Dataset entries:
□ □ □ □ □
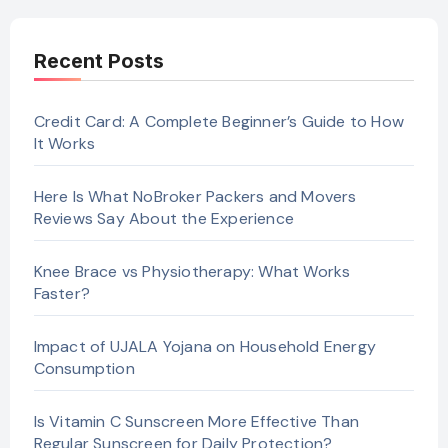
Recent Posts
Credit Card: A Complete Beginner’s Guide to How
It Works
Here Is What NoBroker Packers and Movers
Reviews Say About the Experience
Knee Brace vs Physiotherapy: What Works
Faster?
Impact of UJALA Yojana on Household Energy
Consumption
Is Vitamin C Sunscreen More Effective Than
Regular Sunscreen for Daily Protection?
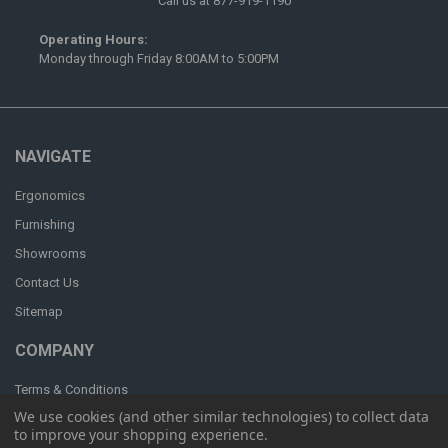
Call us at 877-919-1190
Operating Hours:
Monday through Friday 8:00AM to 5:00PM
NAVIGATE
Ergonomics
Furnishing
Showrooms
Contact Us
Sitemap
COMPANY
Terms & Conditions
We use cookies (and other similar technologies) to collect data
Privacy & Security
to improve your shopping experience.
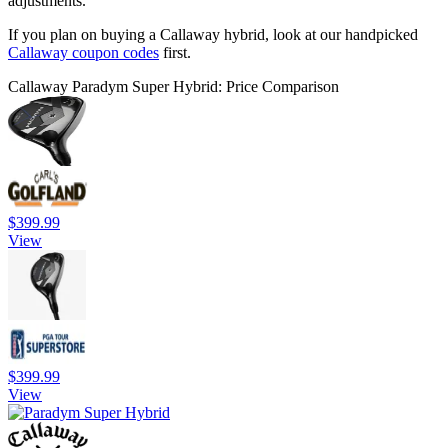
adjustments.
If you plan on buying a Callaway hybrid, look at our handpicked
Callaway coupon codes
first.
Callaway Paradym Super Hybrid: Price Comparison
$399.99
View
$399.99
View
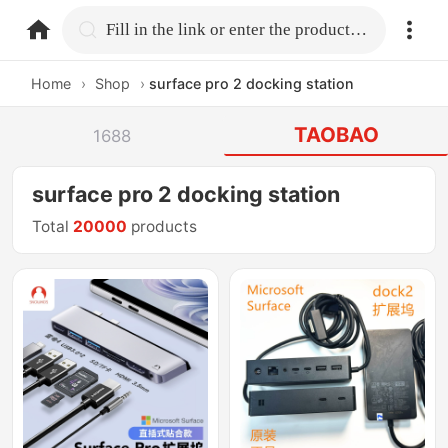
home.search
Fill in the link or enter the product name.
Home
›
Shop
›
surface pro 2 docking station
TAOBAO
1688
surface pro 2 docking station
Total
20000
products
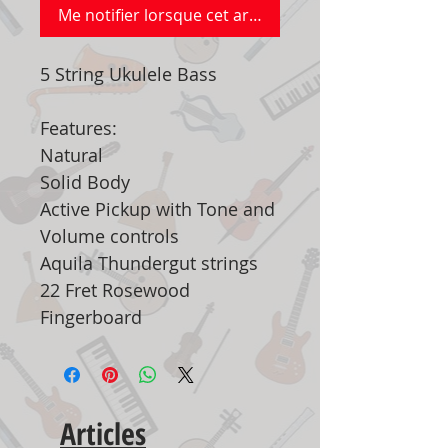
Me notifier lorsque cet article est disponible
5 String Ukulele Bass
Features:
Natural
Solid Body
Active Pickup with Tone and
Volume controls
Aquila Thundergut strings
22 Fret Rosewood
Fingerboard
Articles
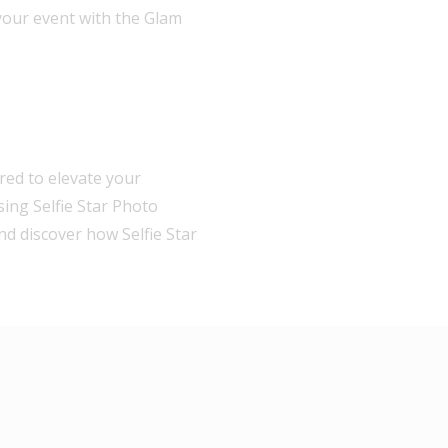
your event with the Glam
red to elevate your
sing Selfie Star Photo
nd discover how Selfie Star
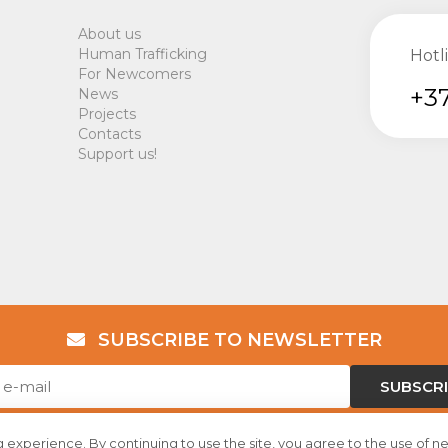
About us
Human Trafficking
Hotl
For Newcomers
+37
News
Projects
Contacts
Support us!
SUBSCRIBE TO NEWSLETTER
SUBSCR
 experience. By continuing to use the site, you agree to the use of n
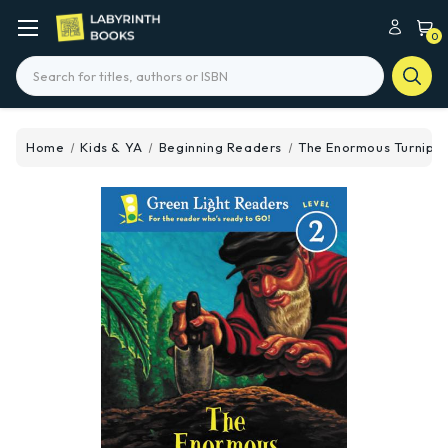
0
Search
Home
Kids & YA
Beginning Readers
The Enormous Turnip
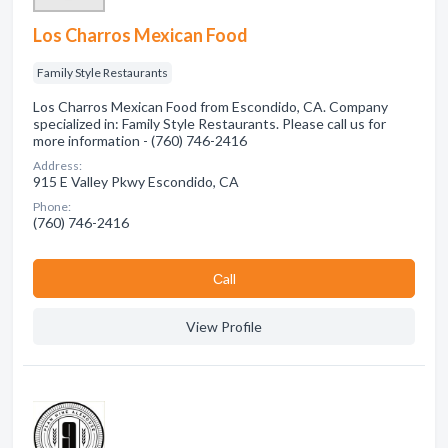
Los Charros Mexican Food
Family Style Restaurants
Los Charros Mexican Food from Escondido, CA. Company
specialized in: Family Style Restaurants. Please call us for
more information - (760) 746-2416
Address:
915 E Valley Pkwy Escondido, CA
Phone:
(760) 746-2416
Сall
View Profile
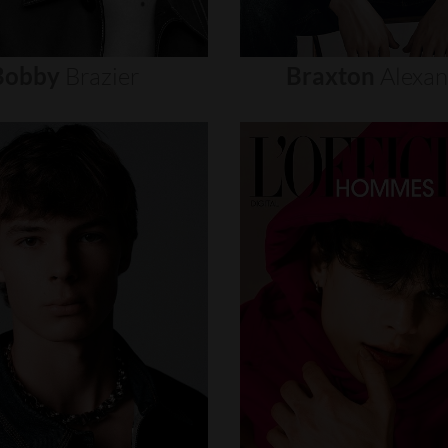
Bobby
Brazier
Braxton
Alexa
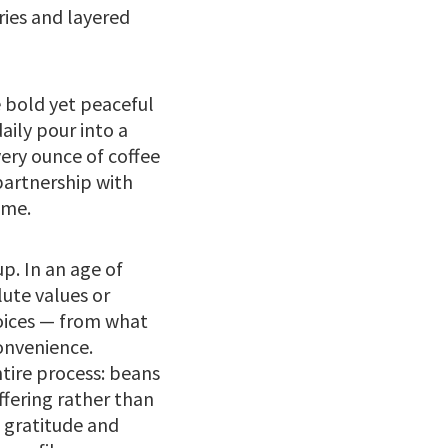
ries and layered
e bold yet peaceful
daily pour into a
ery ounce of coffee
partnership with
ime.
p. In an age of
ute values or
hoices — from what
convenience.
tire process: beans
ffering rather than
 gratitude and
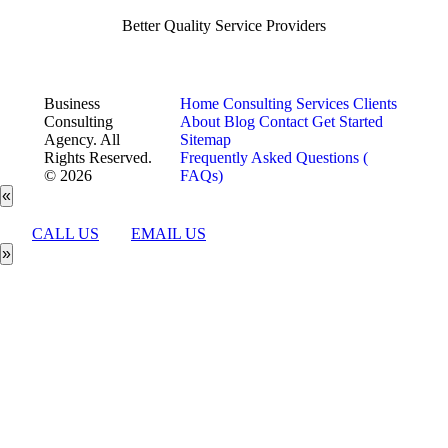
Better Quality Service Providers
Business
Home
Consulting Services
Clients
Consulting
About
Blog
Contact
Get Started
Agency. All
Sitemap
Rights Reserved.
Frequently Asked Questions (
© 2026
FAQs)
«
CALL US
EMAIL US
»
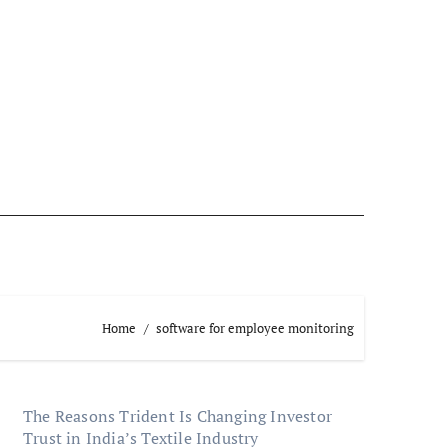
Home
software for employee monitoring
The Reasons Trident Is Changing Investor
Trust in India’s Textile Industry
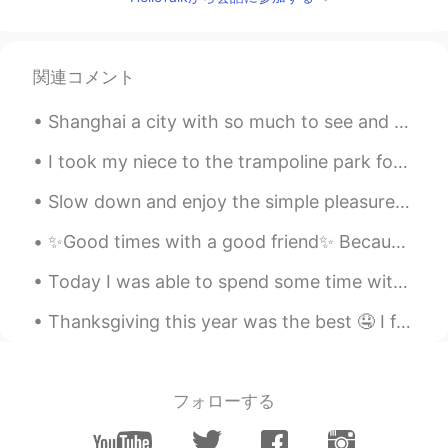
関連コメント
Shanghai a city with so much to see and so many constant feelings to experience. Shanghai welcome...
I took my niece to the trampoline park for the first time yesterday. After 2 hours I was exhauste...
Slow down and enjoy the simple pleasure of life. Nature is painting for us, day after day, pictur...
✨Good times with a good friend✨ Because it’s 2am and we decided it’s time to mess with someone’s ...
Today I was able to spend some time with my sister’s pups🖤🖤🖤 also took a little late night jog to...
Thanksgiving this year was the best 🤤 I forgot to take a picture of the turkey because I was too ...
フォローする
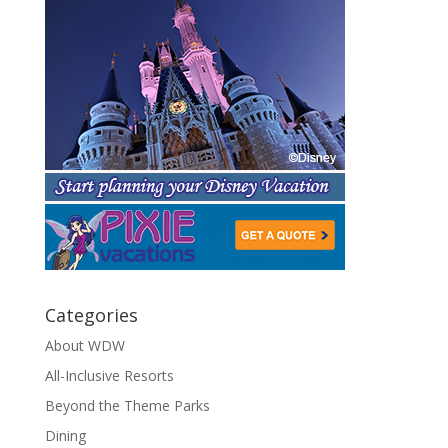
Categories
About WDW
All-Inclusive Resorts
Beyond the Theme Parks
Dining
□ □ □ □ □
*AIM OF THE EXERCISE*: In the records above, find each line that holds the word "from"; copy all such lines.

*ANSWER BOX*:
Los Charros Mexican Food from Escondido, CA. Company
hoices — from what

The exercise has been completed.